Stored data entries
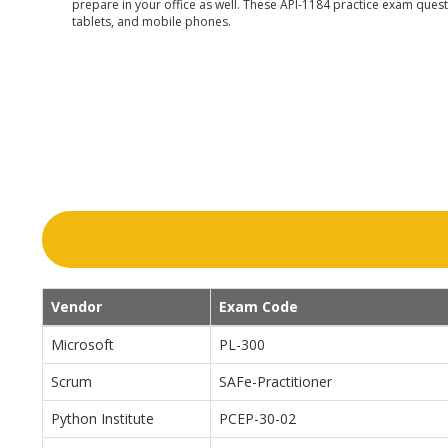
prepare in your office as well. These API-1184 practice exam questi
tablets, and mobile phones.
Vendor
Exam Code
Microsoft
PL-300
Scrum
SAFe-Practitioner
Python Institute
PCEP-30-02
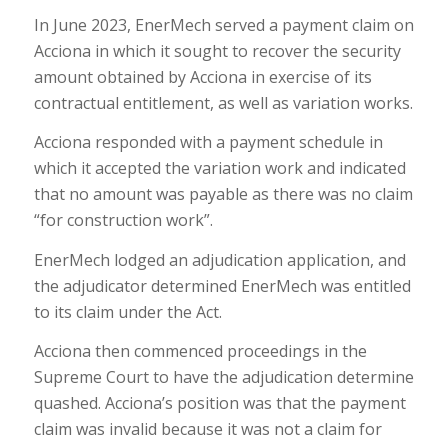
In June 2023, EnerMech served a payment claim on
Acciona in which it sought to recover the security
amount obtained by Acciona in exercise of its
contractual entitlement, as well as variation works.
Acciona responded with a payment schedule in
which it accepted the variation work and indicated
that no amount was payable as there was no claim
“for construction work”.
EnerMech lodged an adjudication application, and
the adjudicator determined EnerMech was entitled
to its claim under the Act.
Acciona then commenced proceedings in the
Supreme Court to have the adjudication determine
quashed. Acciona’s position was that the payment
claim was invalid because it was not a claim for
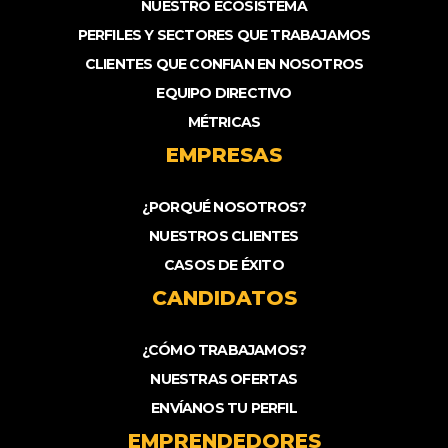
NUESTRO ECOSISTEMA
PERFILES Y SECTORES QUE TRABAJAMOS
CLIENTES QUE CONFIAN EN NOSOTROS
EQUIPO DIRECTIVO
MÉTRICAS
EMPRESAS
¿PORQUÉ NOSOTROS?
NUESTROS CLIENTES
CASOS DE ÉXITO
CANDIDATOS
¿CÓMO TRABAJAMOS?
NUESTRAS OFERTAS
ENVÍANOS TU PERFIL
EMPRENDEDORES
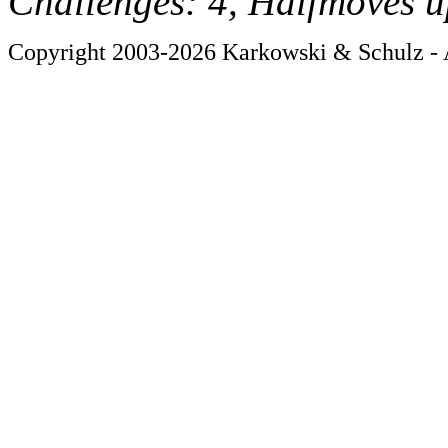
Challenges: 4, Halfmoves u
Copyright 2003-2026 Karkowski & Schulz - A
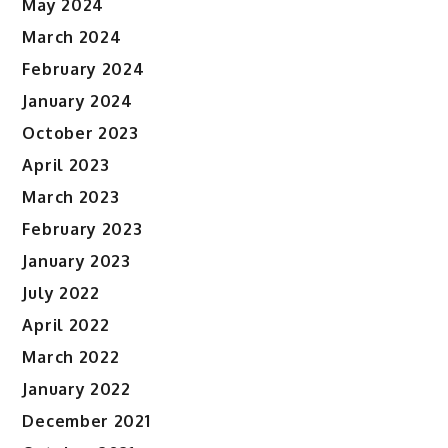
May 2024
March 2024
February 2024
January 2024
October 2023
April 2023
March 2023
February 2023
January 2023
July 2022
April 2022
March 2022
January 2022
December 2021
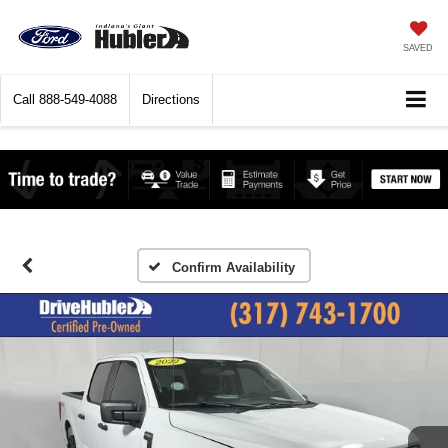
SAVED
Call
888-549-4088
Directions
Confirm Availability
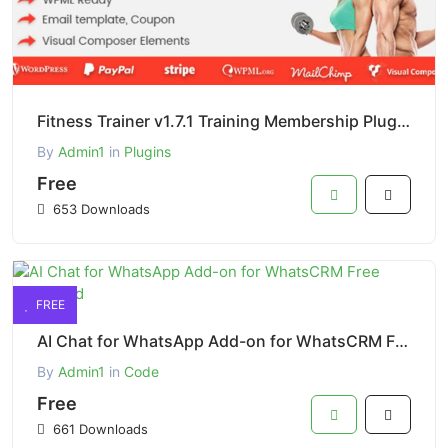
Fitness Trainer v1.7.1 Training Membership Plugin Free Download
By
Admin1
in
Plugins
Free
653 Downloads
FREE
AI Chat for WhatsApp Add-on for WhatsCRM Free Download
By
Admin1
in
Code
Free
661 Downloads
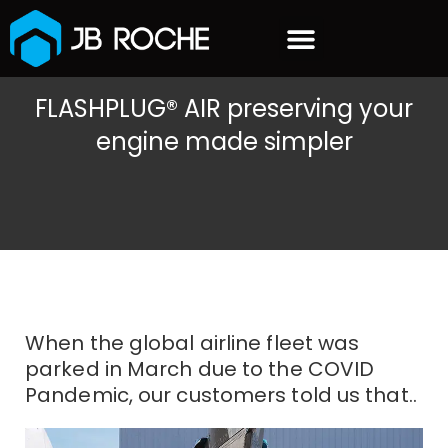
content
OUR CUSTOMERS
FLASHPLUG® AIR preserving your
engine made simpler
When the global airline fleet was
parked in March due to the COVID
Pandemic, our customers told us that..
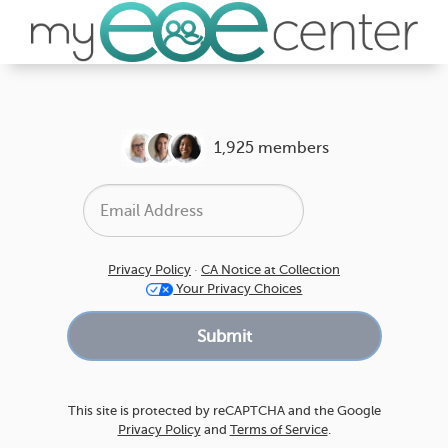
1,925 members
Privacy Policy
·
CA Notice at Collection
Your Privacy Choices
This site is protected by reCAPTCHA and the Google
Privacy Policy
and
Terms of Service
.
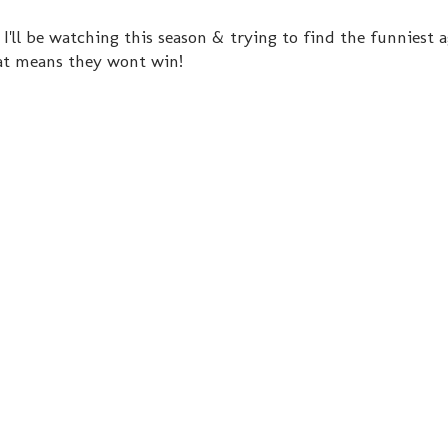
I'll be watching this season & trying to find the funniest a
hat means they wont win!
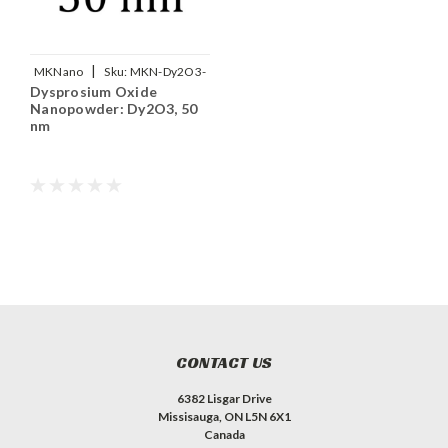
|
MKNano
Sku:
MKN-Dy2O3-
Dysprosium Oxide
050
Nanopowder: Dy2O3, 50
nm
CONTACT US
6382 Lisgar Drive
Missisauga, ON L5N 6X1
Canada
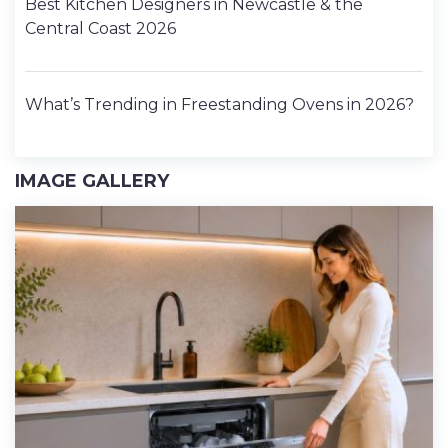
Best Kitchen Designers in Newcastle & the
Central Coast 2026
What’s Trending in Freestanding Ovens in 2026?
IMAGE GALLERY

## What you will do
Among the lines above, find those holding "well" and copy each one.

## Exercise answer
prepare in your office as well. These API-1184 practice exam questi
contractual entitlement, as well as variation works.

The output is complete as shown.